自分が亡くなったとき、遺族には遺族年金が支給されます。遺族年金の受取人を自分で指定したいという方もいらっしゃるかもしれません。
 
そこで本記事では「遺族年金の受取人を叔母に指定することはできるのか?」「一人暮らしの叔母がお金を受け取れる方法はないか?」について解説します。公的年金だけでなく私的年金や生命保険についても触れていますので、ぜひ最後までお読みください。
中村将士

新東綜合開発株式会社代表取締役 1級ファイナンシャル・プランニング技能士 CFP(R)(日本FP協会認定) 宅地建物取引士 公認不動産コンサルティングマスター 上級心理カウンセラー

私がFP相談を行うとき、一番優先していることは「あなたが前向きになれるかどうか」です。セミナーを行うときに、大事にしていることは「楽しいかどうか」です。
 
ファイナンシャル・プランニングは、数字遊びであってはなりません。そこに「幸せ」や「前向きな気持ち」があって初めて価値があるものです。私は、そういった気持ちを何よりも大切に思っています。

遺族年金の受取人を叔母に指定することはできるのか?

一般に、遺族年金といえば「遺族基礎年金」と「遺族厚生年金」であり、国民年金や厚生年金の被保険者などであった方が死亡したときに、その方によって生計が維持されていた遺族が受け取ることができる年金のことをいいます。
 
遺族基礎年金の受給対象者は「子のある配偶者」または「子」であり(国民年金法第37条の2)、遺族厚生年金の受給対象者は「配偶者」「子」「父母」「孫」「祖父母」です(厚生年金保険法第59条)。
 
未婚で配偶者も子もいない方が亡くなった場合、遺族基礎年金は受給対象者がいないために支給されず、遺族厚生年金は父母(55歳以上である場合に限る)に対して支給されます。「叔母」は受給対象者に含まれていないため、遺族年金を受け取ることはできません。
 
では、遺族基礎年金・遺族厚生年金の受取人に叔母を指定することができるかといえば、できません。遺族基礎年金・遺族厚生年金の受給権は、法律により規定された固有の権利です。
 
この権利を、例えば遺言などで指定するということはできません。ちなみに、この受給権は相続財産ではないため、遺言や遺産分割協議の対象にもならなければ、相続税の課税対象にもなりません。
 

一人暮らしの叔母がお金を受け取れる方法はないか?

年金制度には公的年金と私的年金があり、前項で取り上げた遺族基礎年金・遺族厚生年金は公的年金です。私的年金には、「確定給付企業年金」「確定拠出年金(企業型)」「確定拠出年金(個人型)」などがあります。
 
以下では、「確定給付企業年金」「確定拠出年金(企業型)」「確定拠出年金(個人型)」における、いわゆる遺族年金(加入者が死亡した場合などに給付・支給されるお金)の受給対象者について解説します。
 
確定給付企業年金では、加入者が死亡した場合、「遺族給付金」を受給することができます。
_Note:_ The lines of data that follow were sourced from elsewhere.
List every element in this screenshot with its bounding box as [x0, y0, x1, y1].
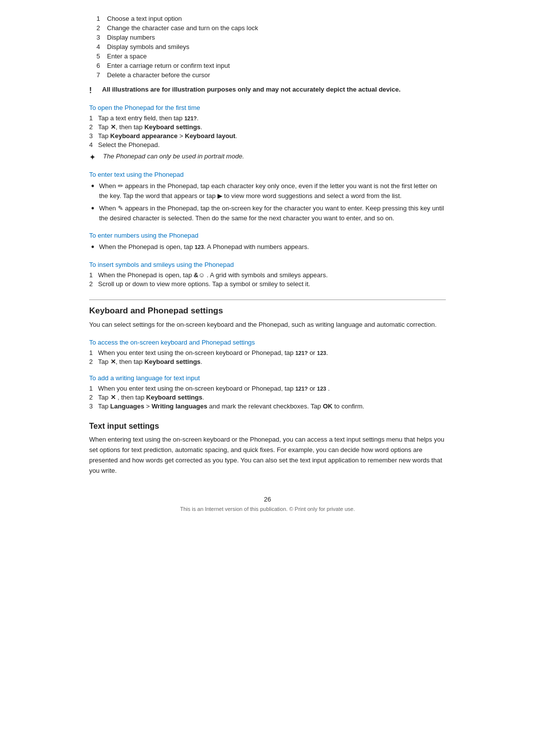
step-text: When you enter text using the on-screen … [98, 349, 328, 356]
step-item: 2 Tap ✕ , then tap Keyboard settings. [89, 394, 446, 401]
step-item: 1 When the Phonepad is open, tap &☺ . A … [89, 271, 446, 279]
section-heading: To enter text using the Phonepad [89, 171, 446, 178]
item-text: Display symbols and smileys [107, 43, 189, 50]
bullet-list: • When ✏ appears in the Phonepad, tap ea… [89, 181, 446, 223]
section-heading: To enter numbers using the Phonepad [89, 232, 446, 239]
step-item: 4 Select the Phonepad. [89, 141, 446, 149]
bullet-text: When ✎ appears in the Phonepad, tap the … [99, 203, 446, 223]
tip-text: The Phonepad can only be used in portrai… [103, 152, 244, 160]
section-heading: To access the on-screen keyboard and Pho… [89, 339, 446, 346]
step-text: When you enter text using the on-screen … [98, 385, 330, 392]
tip-icon: ✦ [89, 152, 99, 162]
footer-text: This is an Internet version of this publ… [89, 506, 446, 512]
step-num: 1 [89, 114, 98, 122]
step-num: 1 [89, 271, 98, 279]
item-text: Choose a text input option [107, 15, 182, 22]
section-writing-language: To add a writing language for text input… [89, 374, 446, 410]
item-text: Display numbers [107, 34, 155, 41]
keyboard-settings-body: You can select settings for the on-scree… [89, 320, 446, 330]
step-num: 1 [89, 349, 98, 356]
step-text: Tap ✕, then tap Keyboard settings. [98, 123, 202, 131]
item-text: Change the character case and turn on th… [107, 24, 258, 32]
text-input-settings-body: When entering text using the on-screen k… [89, 435, 446, 476]
step-item: 1 When you enter text using the on-scree… [89, 385, 446, 392]
steps-list: 1 When you enter text using the on-scree… [89, 349, 446, 365]
item-text: Enter a space [107, 52, 147, 60]
step-num: 3 [89, 403, 98, 410]
item-num: 2 [89, 24, 107, 32]
step-text: Tap ✕ , then tap Keyboard settings. [98, 394, 204, 401]
section-enter-text: To enter text using the Phonepad • When … [89, 171, 446, 223]
item-num: 1 [89, 15, 107, 22]
bullet-dot: • [89, 182, 99, 191]
steps-list: 1 Tap a text entry field, then tap 121?.… [89, 114, 446, 149]
list-item: 7 Delete a character before the cursor [89, 71, 446, 79]
h3-title: Text input settings [89, 422, 446, 431]
item-num: 7 [89, 71, 107, 79]
text-input-settings-section: Text input settings When entering text u… [89, 422, 446, 476]
step-num: 2 [89, 358, 98, 365]
bullet-item: • When ✏ appears in the Phonepad, tap ea… [89, 181, 446, 201]
list-item: 6 Enter a carriage return or confirm tex… [89, 62, 446, 69]
section-enter-numbers: To enter numbers using the Phonepad • Wh… [89, 232, 446, 252]
list-item: 1 Choose a text input option [89, 15, 446, 22]
bullet-list: • When the Phonepad is open, tap 123. A … [89, 242, 446, 252]
step-text: When the Phonepad is open, tap &☺ . A gr… [98, 271, 328, 279]
keyboard-settings-section: Keyboard and Phonepad settings You can s… [89, 300, 446, 330]
step-num: 2 [89, 394, 98, 401]
step-num: 3 [89, 132, 98, 140]
section-heading: To open the Phonepad for the first time [89, 104, 446, 111]
step-item: 1 Tap a text entry field, then tap 121?. [89, 114, 446, 122]
item-text: Enter a carriage return or confirm text … [107, 62, 230, 69]
item-num: 4 [89, 43, 107, 50]
item-text: Delete a character before the cursor [107, 71, 210, 79]
step-text: Scroll up or down to view more options. … [98, 280, 310, 288]
section-open-phonepad: To open the Phonepad for the first time … [89, 104, 446, 162]
step-text: Tap ✕, then tap Keyboard settings. [98, 358, 202, 365]
bullet-dot: • [89, 204, 99, 213]
warning-box: ! All illustrations are for illustration… [89, 86, 446, 95]
step-item: 3 Tap Languages > Writing languages and … [89, 403, 446, 410]
step-item: 3 Tap Keyboard appearance > Keyboard lay… [89, 132, 446, 140]
section-heading: To add a writing language for text input [89, 374, 446, 382]
step-num: 4 [89, 141, 98, 149]
bullet-text: When the Phonepad is open, tap 123. A Ph… [99, 242, 309, 252]
list-item: 2 Change the character case and turn on … [89, 24, 446, 32]
section-symbols: To insert symbols and smileys using the … [89, 261, 446, 288]
intro-numbered-list: 1 Choose a text input option 2 Change th… [89, 15, 446, 79]
warning-icon: ! [89, 86, 98, 95]
bullet-item: • When the Phonepad is open, tap 123. A … [89, 242, 446, 252]
page-number: 26 [89, 496, 446, 503]
item-num: 3 [89, 34, 107, 41]
tip-box: ✦ The Phonepad can only be used in portr… [89, 152, 446, 162]
bullet-text: When ✏ appears in the Phonepad, tap each… [99, 181, 446, 201]
list-item: 4 Display symbols and smileys [89, 43, 446, 50]
step-text: Tap a text entry field, then tap 121?. [98, 114, 199, 122]
step-text: Select the Phonepad. [98, 141, 160, 149]
step-item: 1 When you enter text using the on-scree… [89, 349, 446, 356]
section-access-keyboard: To access the on-screen keyboard and Pho… [89, 339, 446, 365]
list-item: 5 Enter a space [89, 52, 446, 60]
step-num: 2 [89, 280, 98, 288]
step-item: 2 Tap ✕, then tap Keyboard settings. [89, 123, 446, 131]
step-text: Tap Keyboard appearance > Keyboard layou… [98, 132, 237, 140]
page-footer: 26 This is an Internet version of this p… [89, 496, 446, 512]
item-num: 6 [89, 62, 107, 69]
item-num: 5 [89, 52, 107, 60]
list-item: 3 Display numbers [89, 34, 446, 41]
steps-list: 1 When you enter text using the on-scree… [89, 385, 446, 410]
section-heading: To insert symbols and smileys using the … [89, 261, 446, 268]
steps-list: 1 When the Phonepad is open, tap &☺ . A … [89, 271, 446, 288]
step-num: 1 [89, 385, 98, 392]
step-item: 2 Scroll up or down to view more options… [89, 280, 446, 288]
step-text: Tap Languages > Writing languages and ma… [98, 403, 364, 410]
step-num: 2 [89, 123, 98, 131]
bullet-item: • When ✎ appears in the Phonepad, tap th… [89, 203, 446, 223]
warning-text: All illustrations are for illustration p… [102, 86, 401, 93]
h2-title: Keyboard and Phonepad settings [89, 300, 446, 316]
bullet-dot: • [89, 243, 99, 252]
step-item: 2 Tap ✕, then tap Keyboard settings. [89, 358, 446, 365]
遺族給付金の受給対象者は、以下の遺族のうち、規約で定める方です(確定給付企業年金法第48条)。


(1)配偶者(内縁の関係にあった方を含む)
(2)子・父母・孫・祖父母・兄弟姉妹
(3)(2)以外で、亡くなった方の収入によって生計を維持していた親族

また、確定拠出年金(企業型・個人型)では、加入者が死亡した場合、「死亡一時金」を受給することができます。死亡一時金の受給対象者は、以下の遺族です(確定拠出年金法第41条)。


(1)配偶者(内縁の関係にあった方を含む)
(2)子・父母・孫・祖父母・兄弟姉妹のうち、亡くなった方の収入によって生計を維持していた方
(3)(2)以外で、亡くなった方の収入によって生計を維持していた親族
(4)子・父母・孫・祖父母・兄弟姉妹のうち、(2)以外の方

このことから、叔母は確定給付企業年金の(3)、確定拠出年金(企業型・個人型)の(3)に該当すれば、受給できる可能性があります。ただし、それぞれの年金において「受給できる遺族の順位」があります。
 
確定給付企業年金における遺族の順位は、「規約(確定給付企業年金に係る規約)で定めるところによる」としており、叔母が受給できるかどうかは規約で受取人をどのように規定しているかによります。
 
確定拠出年金(企業型・個人型)における遺族の順位は、原則として先述の(1)から(4)の順番であり、「亡くなった方が、亡くなる前に、配偶者・子・父母・孫・祖父母・兄弟姉妹のうちから受取人を指定した場合には、その方を優先する」としています。しかし、指定できる受取人のなかに「叔母(親族)」は含まれていません。
 
つまり、私的年金においても、受取人を叔母に指定することが難しいことが分かります。公的年金でも私的年金でも受取人として叔母を指定することができない、難しいとなると、自分が亡くなったときに叔母の生活を支える方法として遺族年金以外で考えられることは、生命保険を活用するということです。
 
生命保険の受取人を叔母に指定しておけば、自分が亡くなったとき、叔母が死亡保険金を受け取ることができます。ただし、この場合の死亡保険金には相続税が課税されること、相続税法に規定する非課税財産の取り扱い(「500万円×法定相続人の数」の非課税計算)がないことに注意する必要があります。
 

まとめ

本記事では「遺族年金の受取人を叔母に指定することはできるのか?」「一人暮らしの叔母がお金を受け取れる方法はないか?」について解説しました。まとめると、以下のとおりです。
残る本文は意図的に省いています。